Ahituv and his post-doc at the time, Hai Nguyen, PhD, were aware of studies that showed exposure to cold could suppress cancer in mice.
Scientists concluded that the cancer cells were starving because the cold was activating brown fat cells, which use nutrients to produce heat. However, cold therapy isn’t a viable option for cancer patients with fragile health.
So, Ahituv and Nguyen turned to the idea of using beige fat, which they could engineer to burn enough calories, even in the absence of cold, to deprive tumors of the fuel they needed to grow.
Nguyen, who is the first author of the paper, used CRISPR to activate genes that are dormant in white fat cells but are active in brown fat cells, in the hopes of finding the ones that would transform the white fat cells into the hungriest of beige fat cells.
A gene called UCP1 stood out. Nguyen grew UCP1 beige fat cells and cancer cells in a “trans-well” petri dish. The cancer cells were on the bottom and the fat cells were above them in separate compartments that kept the cells apart but forced them to share nutrients.
“In our very first trans-well experiment, very few cancer cells survived. We thought we had messed something up—we were sure it was a mistake,” Ahituv recalled. “So, we repeated it multiple times, and we kept seeing the same effect.”
The beige fat cells held sway over two different types of breast cancer cells, as well as colon, pancreatic, and prostate cancer cells.
The researchers were still uncertain if the implanted beige fat cells would work in a more realistic context. So, they turned to fat organoids, which are coherent clumps of cells grown in a dish, to see if they could beat tumor cells when they were implanted next to tumors in mice.
The approach worked against breast cancer, as well as pancreatic and prostate cancer cells. The cancer cells starved as the fat cells consumed all the available nutrients.
The implanted beige fat cells even suppressed pancreatic and breast tumors in mice that were genetically predisposed to develop cancer. It even worked when the beige fat cells were implanted far away from the breast cancer cells.

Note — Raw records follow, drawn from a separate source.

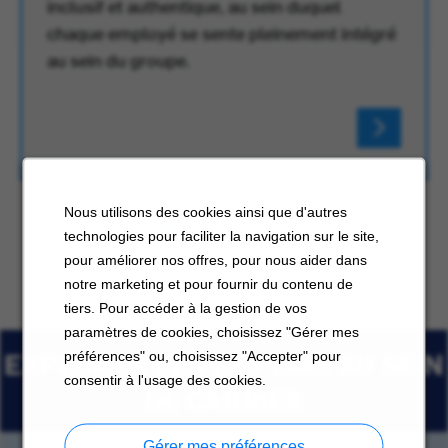
inclusif et authentique, au sein duquel
chaque employé se sente pleinement intégré
au sein du groupe.
Nous utilisons des cookies ainsi que d'autres
technologies pour faciliter la navigation sur le site,
pour améliorer nos offres, pour nous aider dans
notre marketing et pour fournir du contenu de
tiers. Pour accéder à la gestion de vos
paramètres de cookies, choisissez "Gérer mes
EXPLORER LES EMPLOIS AU SEIN
préférences" ou, choisissez "Accepter" pour
consentir à l'usage des cookies.
DE CARRIER
Gérer mes préférences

To see how they would work in human tissue, Ahituv and Nguyen teamed up with Jennifer Rosenbluth, MD, PhD, a breast cancer specialist at UCSF. Rosenbluth had amassed a library of breast cancer mastectomies containing both fat cells and cancer cells.

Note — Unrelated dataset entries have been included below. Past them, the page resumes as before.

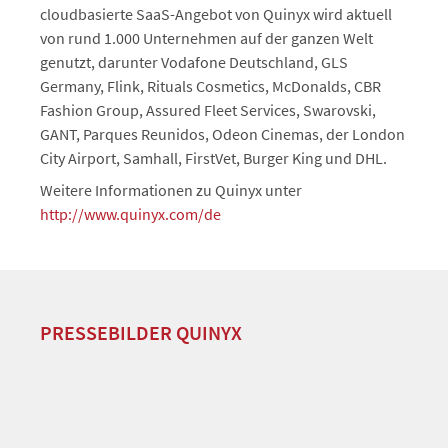
cloudbasierte SaaS-Angebot von Quinyx wird aktuell
von rund 1.000 Unternehmen auf der ganzen Welt
genutzt, darunter Vodafone Deutschland, GLS
Germany, Flink, Rituals Cosmetics, McDonalds, CBR
Fashion Group, Assured Fleet Services, Swarovski,
GANT, Parques Reunidos, Odeon Cinemas, der London
City Airport, Samhall, FirstVet, Burger King und DHL.
Weitere Informationen zu Quinyx unter
http://www.quinyx.com/de
PRESSEBILDER QUINYX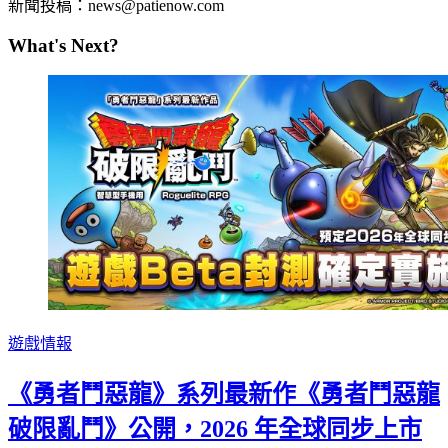
新聞投稿：news@patienow.com
What's Next?
遊戲情報
《勇者鬥惡龍》系列最新作《勇者鬥惡龍
破限亂鬥》公開，2026 年全球同步上市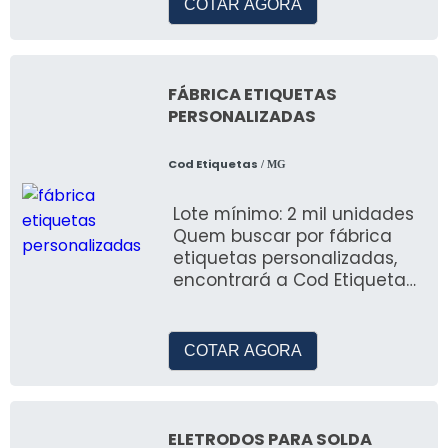
COTAR AGORA
FÁBRICA ETIQUETAS
PERSONALIZADAS
Cod Etiquetas
/ MG
Lote mínimo: 2 mil unidades
Quem buscar por fábrica
etiquetas personalizadas,
encontrará a Cod Etiquetas,
uma empresa referência no
mercado
COTAR AGORA
ELETRODOS PARA SOLDA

“Because the breast has a lot of fat, we could get fat from the same patient, modify the fat, and grow it in a single trans-well experiment with that patient’s own breast cancer cells,” Ahituv said.

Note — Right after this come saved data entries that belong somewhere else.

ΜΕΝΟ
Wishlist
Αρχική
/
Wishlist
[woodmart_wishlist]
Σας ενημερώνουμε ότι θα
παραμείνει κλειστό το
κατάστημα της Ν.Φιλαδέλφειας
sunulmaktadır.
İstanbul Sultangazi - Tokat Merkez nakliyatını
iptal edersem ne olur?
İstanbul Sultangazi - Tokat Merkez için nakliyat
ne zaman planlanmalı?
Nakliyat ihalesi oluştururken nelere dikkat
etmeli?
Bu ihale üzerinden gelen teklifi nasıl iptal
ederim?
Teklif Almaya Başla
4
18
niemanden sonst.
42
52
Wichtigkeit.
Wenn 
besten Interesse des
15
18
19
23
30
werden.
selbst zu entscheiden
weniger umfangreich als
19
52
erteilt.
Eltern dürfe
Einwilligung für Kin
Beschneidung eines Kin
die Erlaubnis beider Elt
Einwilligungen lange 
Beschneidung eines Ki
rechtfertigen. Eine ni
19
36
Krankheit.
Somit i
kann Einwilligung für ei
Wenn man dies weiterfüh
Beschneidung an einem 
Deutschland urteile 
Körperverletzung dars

These same-patient beige fat cells outcompeted breast cancer cells in petri dishes—and when they were implanted together in mouse models.
Knowing that cancers have preferred diets, the researchers engineered fat just to eat certain nutrients. Certain forms of pancreatic cancer, for example, rely on uridine when glucose is scarce. They programmed the fat to eat just uridine, and they outcompeted these pancreatic cancer cells. This suggests that fat could be adapted to any cancer’s dietary preferences.
Fat cells have many advantages when it comes to living cell therapies, according to Ahituv.
“With fat cells, there’s less interaction with the environment, so there’s very little worry of the cells leaking out into the body, where they might cause problems,” Ahituv said.
Fat cells can also be programmed to emit signals or carry out more complicated tasks. Their ability to defeat cancer even when they are not right next to tumors could prove invaluable for treating hard-to-reach cancers like glioblastoma.
“We think these cells could also be designed to sense glucose in the bloodstream and release insulin, for diabetes, or suck up iron in diseases where there’s excessive iron, like hemochromatosis,” Ahituv concluded. “The sky’s the limit for these fat cells.”